Other reasons might include the absence of an internet connection on the client machine, although this scenario is much less likely to happen with the massive availability of broadband internet connection capabilities worldwide.
To start, in the Build menu (Visual Studio) select the Publish Project option:
Once clicked, you will be prompted to enter the location, where the package will be hosted. I am going to copy it on the local machine, so I am using a physical path on my hard disk:
Next, you will be prompted for the deployment method. Since I stored the package locally, the wizard automatically selected From a CD-ROM or DVD-ROM:
Leave it like that and proceed with the wizard. Next, you will be able to specify the path where the application will look for updates.
Of course, you can specify that the application will not check for updates if you are sure that this build will work fine for a period of time, but I would recommend having a web-server or local zone where updates are available. A UNC path or URL is required. The path can point to a network share.
Once you confirm the settings, the application will be published to the path you’ve shown and in the folder you pointed to you will be able to find a ClickOnce application manifest, a setup file and a folder that contains application files. Now, you can copy the package to physical media and distribute it.
Installed from a remote server
The process is the same as for an application that is distributed on physical media. The only difference is that the paths used are actual remote web server locations.
For example, I used a local IIS installation to host the application:
Note, that in order to use IIS, you need to run Visual Studio as an administrator (on Windows 7 and Vista).
You can also use your own FTP or web server.
Once you indicated the path, you need to specify how the application will run.
Here you have two choices – the application can be available for offline use (therefore, the user can have shortcuts to the app in the Start Menu and can manage it from the Add/Remove Programs applet in the Control Panel) or it can only be ran from a server (therefore, nothing is installed locally).
If you go with the first option, the application will be published on the server and the user will be able to install it just like the one targeting physical media.
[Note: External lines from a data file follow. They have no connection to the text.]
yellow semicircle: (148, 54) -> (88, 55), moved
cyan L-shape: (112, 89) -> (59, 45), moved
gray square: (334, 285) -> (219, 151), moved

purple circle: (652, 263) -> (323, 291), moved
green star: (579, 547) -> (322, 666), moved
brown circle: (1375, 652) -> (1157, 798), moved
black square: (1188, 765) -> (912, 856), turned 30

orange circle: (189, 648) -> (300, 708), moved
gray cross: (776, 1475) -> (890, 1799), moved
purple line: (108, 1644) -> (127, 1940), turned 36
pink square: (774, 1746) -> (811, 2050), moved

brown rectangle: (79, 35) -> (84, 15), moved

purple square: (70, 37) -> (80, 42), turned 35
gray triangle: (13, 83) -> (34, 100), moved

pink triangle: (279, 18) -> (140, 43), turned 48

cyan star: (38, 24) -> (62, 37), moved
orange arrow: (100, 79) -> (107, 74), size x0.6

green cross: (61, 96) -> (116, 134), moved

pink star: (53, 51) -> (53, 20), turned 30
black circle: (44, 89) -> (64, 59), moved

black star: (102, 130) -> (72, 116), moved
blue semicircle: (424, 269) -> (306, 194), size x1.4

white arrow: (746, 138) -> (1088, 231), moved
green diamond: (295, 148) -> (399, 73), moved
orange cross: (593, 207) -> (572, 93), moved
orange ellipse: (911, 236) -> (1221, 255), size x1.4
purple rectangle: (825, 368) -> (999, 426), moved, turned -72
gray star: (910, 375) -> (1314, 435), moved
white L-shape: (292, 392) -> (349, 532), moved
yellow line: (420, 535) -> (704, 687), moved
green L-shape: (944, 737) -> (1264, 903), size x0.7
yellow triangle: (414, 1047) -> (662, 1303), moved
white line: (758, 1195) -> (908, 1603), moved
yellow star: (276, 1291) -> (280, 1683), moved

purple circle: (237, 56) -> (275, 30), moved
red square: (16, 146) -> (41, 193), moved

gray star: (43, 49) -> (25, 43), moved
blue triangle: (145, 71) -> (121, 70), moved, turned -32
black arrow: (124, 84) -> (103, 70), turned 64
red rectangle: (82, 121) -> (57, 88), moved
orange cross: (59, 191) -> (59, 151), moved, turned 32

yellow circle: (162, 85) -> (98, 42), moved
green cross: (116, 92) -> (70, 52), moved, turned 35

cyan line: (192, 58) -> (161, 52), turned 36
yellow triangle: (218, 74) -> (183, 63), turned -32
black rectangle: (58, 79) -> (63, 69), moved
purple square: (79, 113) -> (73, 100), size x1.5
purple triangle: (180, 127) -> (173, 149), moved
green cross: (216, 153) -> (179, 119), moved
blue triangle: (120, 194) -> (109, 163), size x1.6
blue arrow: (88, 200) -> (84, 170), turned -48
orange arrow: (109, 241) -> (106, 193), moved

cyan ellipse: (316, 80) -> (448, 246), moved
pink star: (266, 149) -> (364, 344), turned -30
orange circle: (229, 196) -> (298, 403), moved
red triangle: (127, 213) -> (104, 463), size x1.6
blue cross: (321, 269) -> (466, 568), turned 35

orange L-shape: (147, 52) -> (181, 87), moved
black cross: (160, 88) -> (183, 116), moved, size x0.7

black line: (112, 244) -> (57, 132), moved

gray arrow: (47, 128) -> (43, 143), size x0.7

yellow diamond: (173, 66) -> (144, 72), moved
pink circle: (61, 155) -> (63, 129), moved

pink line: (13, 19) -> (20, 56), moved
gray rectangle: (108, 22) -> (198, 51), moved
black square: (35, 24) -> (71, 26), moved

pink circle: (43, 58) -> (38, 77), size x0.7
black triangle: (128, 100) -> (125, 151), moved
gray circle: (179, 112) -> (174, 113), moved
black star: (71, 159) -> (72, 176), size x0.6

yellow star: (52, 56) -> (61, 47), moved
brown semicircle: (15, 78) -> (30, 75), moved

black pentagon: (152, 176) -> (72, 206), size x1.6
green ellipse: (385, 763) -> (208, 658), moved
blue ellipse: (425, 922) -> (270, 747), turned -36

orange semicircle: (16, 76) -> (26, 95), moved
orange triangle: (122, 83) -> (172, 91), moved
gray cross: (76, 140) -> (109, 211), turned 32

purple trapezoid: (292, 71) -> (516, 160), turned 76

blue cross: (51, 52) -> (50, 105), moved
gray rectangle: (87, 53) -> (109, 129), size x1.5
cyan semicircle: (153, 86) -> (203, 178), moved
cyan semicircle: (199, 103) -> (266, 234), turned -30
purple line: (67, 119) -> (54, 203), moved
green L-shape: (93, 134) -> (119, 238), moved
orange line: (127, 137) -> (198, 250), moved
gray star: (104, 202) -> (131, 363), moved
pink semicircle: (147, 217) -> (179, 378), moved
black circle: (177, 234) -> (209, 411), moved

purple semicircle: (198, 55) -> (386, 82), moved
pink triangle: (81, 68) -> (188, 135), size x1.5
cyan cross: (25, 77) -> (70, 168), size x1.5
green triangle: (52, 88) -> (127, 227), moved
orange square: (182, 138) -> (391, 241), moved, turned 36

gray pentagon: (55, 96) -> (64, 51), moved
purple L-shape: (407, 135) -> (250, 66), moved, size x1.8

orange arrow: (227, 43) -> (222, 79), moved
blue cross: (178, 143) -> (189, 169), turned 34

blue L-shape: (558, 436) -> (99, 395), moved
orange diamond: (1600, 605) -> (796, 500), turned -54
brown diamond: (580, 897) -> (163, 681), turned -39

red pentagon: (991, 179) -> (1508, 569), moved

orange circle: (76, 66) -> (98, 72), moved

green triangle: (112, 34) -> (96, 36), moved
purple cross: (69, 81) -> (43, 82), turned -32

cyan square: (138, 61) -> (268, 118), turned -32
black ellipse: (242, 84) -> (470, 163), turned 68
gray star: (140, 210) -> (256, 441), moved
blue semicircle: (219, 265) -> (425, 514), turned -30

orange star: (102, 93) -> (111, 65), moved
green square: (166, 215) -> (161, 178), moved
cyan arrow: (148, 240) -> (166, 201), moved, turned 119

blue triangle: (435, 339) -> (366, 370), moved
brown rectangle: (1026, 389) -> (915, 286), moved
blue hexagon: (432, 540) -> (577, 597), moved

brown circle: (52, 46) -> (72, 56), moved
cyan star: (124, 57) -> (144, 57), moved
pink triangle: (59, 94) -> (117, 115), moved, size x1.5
Once the Install button is clicked, the standard installation popup window will be shown, asking whether the user agrees to install the application:
Note that the application is not signed, therefore there is a red security warning. Since this is your own application, you can click on Install, however when working with other tools, make sure that you know the origin of the application before installing it.
If you picked the second application deployment method (online-only), you will go through the same process, however once deployed, the application page will have a Run button instead of Install:
You will be able to run the application once you give the permission for it to do so. Note that if your default browser is not Internet Explorer, you will need at least Firefox with FFClickOnce in order to be able to work with hosted ClickOnce applications.
Note, that when using a hosted application, the functionality will be strictly limited, denying some system actions. This was introduced for security purposes and protects the user’s machine from unauthorized access to the local system and data.